- Dataset excerpts
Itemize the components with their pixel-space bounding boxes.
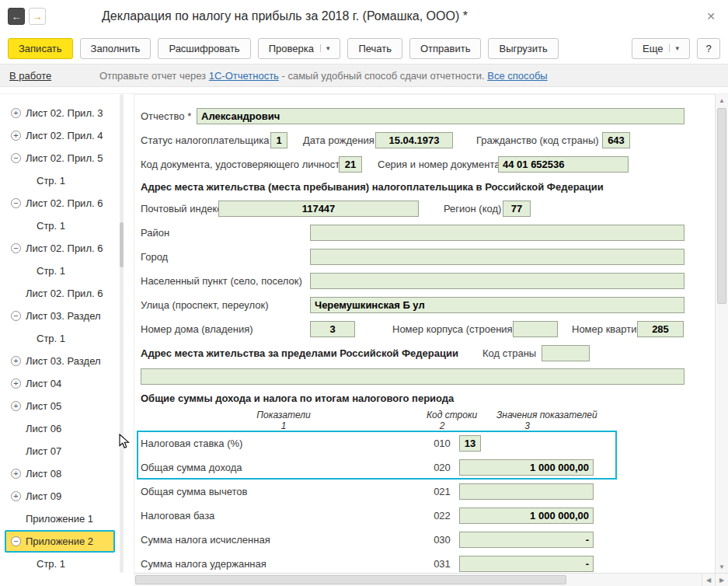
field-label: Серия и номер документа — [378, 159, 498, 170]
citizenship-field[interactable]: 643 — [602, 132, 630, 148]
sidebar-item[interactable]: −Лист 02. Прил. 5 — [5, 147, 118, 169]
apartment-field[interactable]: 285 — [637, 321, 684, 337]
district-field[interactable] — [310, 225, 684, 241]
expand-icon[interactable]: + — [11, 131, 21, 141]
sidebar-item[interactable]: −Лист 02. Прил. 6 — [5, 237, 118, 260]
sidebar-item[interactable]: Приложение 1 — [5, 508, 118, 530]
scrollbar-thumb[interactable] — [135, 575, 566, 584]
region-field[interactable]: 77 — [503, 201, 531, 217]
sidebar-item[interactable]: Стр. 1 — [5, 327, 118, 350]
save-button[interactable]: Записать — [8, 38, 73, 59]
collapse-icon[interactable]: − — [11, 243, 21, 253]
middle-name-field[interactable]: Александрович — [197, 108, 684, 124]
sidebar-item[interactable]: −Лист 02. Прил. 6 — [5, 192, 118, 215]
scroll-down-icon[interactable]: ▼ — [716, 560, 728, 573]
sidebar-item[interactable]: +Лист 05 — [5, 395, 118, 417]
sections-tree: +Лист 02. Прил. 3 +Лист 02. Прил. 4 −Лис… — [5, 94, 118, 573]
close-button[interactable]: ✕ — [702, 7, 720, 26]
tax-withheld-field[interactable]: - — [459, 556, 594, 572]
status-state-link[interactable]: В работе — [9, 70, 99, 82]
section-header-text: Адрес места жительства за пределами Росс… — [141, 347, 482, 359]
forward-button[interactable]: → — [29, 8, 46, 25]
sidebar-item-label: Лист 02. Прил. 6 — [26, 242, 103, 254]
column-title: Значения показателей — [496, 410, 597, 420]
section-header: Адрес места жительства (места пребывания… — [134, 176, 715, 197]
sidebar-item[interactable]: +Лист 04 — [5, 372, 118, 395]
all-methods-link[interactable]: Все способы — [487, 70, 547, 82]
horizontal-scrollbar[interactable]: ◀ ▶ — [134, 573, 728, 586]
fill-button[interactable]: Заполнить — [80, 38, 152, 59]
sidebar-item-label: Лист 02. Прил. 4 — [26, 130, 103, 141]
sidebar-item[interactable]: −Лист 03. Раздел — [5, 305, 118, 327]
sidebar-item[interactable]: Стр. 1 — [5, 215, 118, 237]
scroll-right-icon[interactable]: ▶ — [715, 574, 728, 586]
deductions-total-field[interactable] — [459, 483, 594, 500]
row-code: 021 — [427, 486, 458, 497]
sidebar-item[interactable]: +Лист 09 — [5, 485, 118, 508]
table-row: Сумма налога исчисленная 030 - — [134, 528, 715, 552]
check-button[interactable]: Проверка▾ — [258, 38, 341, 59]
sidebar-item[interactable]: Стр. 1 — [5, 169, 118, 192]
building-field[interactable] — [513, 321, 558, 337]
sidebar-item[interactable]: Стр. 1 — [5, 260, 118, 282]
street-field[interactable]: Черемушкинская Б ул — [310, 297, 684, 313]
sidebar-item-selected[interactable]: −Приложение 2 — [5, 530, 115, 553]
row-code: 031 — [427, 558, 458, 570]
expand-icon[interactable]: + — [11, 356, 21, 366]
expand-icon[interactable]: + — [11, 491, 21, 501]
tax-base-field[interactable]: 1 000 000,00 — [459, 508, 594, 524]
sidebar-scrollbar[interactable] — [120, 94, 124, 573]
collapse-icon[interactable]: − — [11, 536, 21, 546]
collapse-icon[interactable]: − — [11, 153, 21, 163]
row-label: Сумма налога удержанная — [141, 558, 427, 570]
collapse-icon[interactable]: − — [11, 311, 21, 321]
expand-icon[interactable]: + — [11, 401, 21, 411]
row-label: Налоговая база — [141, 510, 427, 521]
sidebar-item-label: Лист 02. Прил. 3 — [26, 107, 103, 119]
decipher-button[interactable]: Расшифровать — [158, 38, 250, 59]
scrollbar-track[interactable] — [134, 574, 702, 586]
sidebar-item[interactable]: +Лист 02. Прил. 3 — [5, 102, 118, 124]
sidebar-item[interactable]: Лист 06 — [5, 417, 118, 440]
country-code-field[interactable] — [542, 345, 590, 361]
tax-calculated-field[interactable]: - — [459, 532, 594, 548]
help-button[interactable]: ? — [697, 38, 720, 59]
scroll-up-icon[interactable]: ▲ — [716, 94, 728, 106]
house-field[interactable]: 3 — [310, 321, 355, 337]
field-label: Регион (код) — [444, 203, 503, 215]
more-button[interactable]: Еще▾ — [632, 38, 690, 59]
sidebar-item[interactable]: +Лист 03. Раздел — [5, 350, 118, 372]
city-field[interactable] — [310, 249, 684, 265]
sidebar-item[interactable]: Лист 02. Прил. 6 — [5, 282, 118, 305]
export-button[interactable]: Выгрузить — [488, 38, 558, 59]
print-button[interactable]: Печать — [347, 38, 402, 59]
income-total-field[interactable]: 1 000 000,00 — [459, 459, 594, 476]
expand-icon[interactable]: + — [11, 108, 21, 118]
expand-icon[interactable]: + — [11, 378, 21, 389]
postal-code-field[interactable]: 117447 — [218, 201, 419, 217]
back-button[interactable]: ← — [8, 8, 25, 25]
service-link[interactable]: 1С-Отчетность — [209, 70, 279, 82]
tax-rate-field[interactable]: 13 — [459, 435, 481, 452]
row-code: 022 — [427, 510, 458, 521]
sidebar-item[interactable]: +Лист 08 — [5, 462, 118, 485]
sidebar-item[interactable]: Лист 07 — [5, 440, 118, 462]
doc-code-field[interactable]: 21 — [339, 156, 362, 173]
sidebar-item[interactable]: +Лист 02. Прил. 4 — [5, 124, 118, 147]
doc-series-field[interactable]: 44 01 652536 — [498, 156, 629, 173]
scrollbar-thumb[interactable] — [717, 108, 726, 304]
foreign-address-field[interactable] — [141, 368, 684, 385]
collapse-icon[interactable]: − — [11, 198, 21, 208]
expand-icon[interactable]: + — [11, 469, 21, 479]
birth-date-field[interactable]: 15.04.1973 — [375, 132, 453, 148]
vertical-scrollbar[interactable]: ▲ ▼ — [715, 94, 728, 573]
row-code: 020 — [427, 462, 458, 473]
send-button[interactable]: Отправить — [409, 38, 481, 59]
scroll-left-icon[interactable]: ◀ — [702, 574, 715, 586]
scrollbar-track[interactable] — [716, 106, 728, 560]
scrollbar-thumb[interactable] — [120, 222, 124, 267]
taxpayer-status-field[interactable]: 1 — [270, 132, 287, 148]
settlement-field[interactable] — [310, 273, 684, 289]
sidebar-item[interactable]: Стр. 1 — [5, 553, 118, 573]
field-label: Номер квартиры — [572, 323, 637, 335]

- GOAL OF THE EXERCISE
I would like the data copied exactly as it stands, with no pictures included.

- EXERCISE SOLUTION
Itemize the components with their pixel-space bounding boxes.
field-label: Серия и номер документа — [378, 159, 498, 170]
citizenship-field[interactable]: 643 — [602, 132, 630, 148]
sidebar-item[interactable]: −Лист 02. Прил. 5 — [5, 147, 118, 169]
apartment-field[interactable]: 285 — [637, 321, 684, 337]
district-field[interactable] — [310, 225, 684, 241]
expand-icon[interactable]: + — [11, 131, 21, 141]
sidebar-item[interactable]: −Лист 02. Прил. 6 — [5, 237, 118, 260]
sidebar-item[interactable]: Приложение 1 — [5, 508, 118, 530]
scrollbar-thumb[interactable] — [135, 575, 566, 584]
region-field[interactable]: 77 — [503, 201, 531, 217]
sidebar-item[interactable]: Стр. 1 — [5, 327, 118, 350]
save-button[interactable]: Записать — [8, 38, 73, 59]
collapse-icon[interactable]: − — [11, 243, 21, 253]
middle-name-field[interactable]: Александрович — [197, 108, 684, 124]
sidebar-item[interactable]: −Лист 02. Прил. 6 — [5, 192, 118, 215]
scroll-down-icon[interactable]: ▼ — [716, 560, 728, 573]
sidebar-item[interactable]: +Лист 05 — [5, 395, 118, 417]
sections-tree: +Лист 02. Прил. 3 +Лист 02. Прил. 4 −Лис… — [5, 94, 118, 573]
close-button[interactable]: ✕ — [702, 7, 720, 26]
tax-withheld-field[interactable]: - — [459, 556, 594, 572]
status-state-link[interactable]: В работе — [9, 70, 99, 82]
section-header-text: Адрес места жительства за пределами Росс… — [141, 347, 482, 359]
forward-button[interactable]: → — [29, 8, 46, 25]
sidebar-item-label: Лист 02. Прил. 6 — [26, 242, 103, 254]
column-title: Значения показателей — [496, 410, 597, 420]
section-header: Адрес места жительства (места пребывания… — [134, 176, 715, 197]
sidebar-item[interactable]: +Лист 04 — [5, 372, 118, 395]
all-methods-link[interactable]: Все способы — [487, 70, 547, 82]
horizontal-scrollbar[interactable]: ◀ ▶ — [134, 573, 728, 586]
fill-button[interactable]: Заполнить — [80, 38, 152, 59]
sidebar-item-label: Лист 02. Прил. 4 — [26, 130, 103, 141]
sidebar-item[interactable]: −Лист 03. Раздел — [5, 305, 118, 327]
sidebar-item[interactable]: Стр. 1 — [5, 215, 118, 237]
scroll-right-icon[interactable]: ▶ — [715, 574, 728, 586]
deductions-total-field[interactable] — [459, 483, 594, 500]
row-code: 021 — [427, 486, 458, 497]
sidebar-item[interactable]: +Лист 09 — [5, 485, 118, 508]
table-row: Сумма налога исчисленная 030 - — [134, 528, 715, 552]
check-button[interactable]: Проверка▾ — [258, 38, 341, 59]
sidebar-item[interactable]: Стр. 1 — [5, 169, 118, 192]
building-field[interactable] — [513, 321, 558, 337]
sidebar-item[interactable]: Стр. 1 — [5, 260, 118, 282]
street-field[interactable]: Черемушкинская Б ул — [310, 297, 684, 313]
sidebar-item-selected[interactable]: −Приложение 2 — [5, 530, 115, 553]
row-code: 031 — [427, 558, 458, 570]
expand-icon[interactable]: + — [11, 356, 21, 366]
expand-icon[interactable]: + — [11, 491, 21, 501]
tax-base-field[interactable]: 1 000 000,00 — [459, 508, 594, 524]
sidebar-scrollbar[interactable] — [120, 94, 124, 573]
collapse-icon[interactable]: − — [11, 536, 21, 546]
collapse-icon[interactable]: − — [11, 153, 21, 163]
row-label: Сумма налога удержанная — [141, 558, 427, 570]
collapse-icon[interactable]: − — [11, 311, 21, 321]
expand-icon[interactable]: + — [11, 401, 21, 411]
row-label: Налоговая база — [141, 510, 427, 521]
sidebar-item-label: Лист 02. Прил. 3 — [26, 107, 103, 119]
decipher-button[interactable]: Расшифровать — [158, 38, 250, 59]
scrollbar-track[interactable] — [134, 574, 702, 586]
sidebar-item[interactable]: +Лист 02. Прил. 3 — [5, 102, 118, 124]
sidebar-item[interactable]: Лист 06 — [5, 417, 118, 440]
country-code-field[interactable] — [542, 345, 590, 361]
tax-calculated-field[interactable]: - — [459, 532, 594, 548]
help-button[interactable]: ? — [697, 38, 720, 59]
scroll-up-icon[interactable]: ▲ — [716, 94, 728, 106]
house-field[interactable]: 3 — [310, 321, 355, 337]
field-label: Регион (код) — [444, 203, 503, 215]
more-button[interactable]: Еще▾ — [632, 38, 690, 59]
sidebar-item[interactable]: +Лист 03. Раздел — [5, 350, 118, 372]
city-field[interactable] — [310, 249, 684, 265]
sidebar-item[interactable]: Лист 02. Прил. 6 — [5, 282, 118, 305]
export-button[interactable]: Выгрузить — [488, 38, 558, 59]
print-button[interactable]: Печать — [347, 38, 402, 59]
income-total-field[interactable]: 1 000 000,00 — [459, 459, 594, 476]
expand-icon[interactable]: + — [11, 108, 21, 118]
expand-icon[interactable]: + — [11, 378, 21, 389]
postal-code-field[interactable]: 117447 — [218, 201, 419, 217]
back-button[interactable]: ← — [8, 8, 25, 25]
service-link[interactable]: 1С-Отчетность — [209, 70, 279, 82]
tax-rate-field[interactable]: 13 — [459, 435, 481, 452]
row-code: 022 — [427, 510, 458, 521]
sidebar-item[interactable]: +Лист 08 — [5, 462, 118, 485]
sidebar-item[interactable]: Лист 07 — [5, 440, 118, 462]
doc-code-field[interactable]: 21 — [339, 156, 362, 173]
sidebar-item[interactable]: +Лист 02. Прил. 4 — [5, 124, 118, 147]
doc-series-field[interactable]: 44 01 652536 — [498, 156, 629, 173]
scrollbar-thumb[interactable] — [717, 108, 726, 304]
foreign-address-field[interactable] — [141, 368, 684, 385]
collapse-icon[interactable]: − — [11, 198, 21, 208]
expand-icon[interactable]: + — [11, 469, 21, 479]
birth-date-field[interactable]: 15.04.1973 — [375, 132, 453, 148]
vertical-scrollbar[interactable]: ▲ ▼ — [715, 94, 728, 573]
row-code: 020 — [427, 462, 458, 473]
send-button[interactable]: Отправить — [409, 38, 481, 59]
scroll-left-icon[interactable]: ◀ — [702, 574, 715, 586]
scrollbar-track[interactable] — [716, 106, 728, 560]
scrollbar-thumb[interactable] — [120, 222, 124, 267]
taxpayer-status-field[interactable]: 1 — [270, 132, 287, 148]
settlement-field[interactable] — [310, 273, 684, 289]
sidebar-item[interactable]: Стр. 1 — [5, 553, 118, 573]
field-label: Номер квартиры — [572, 323, 637, 335]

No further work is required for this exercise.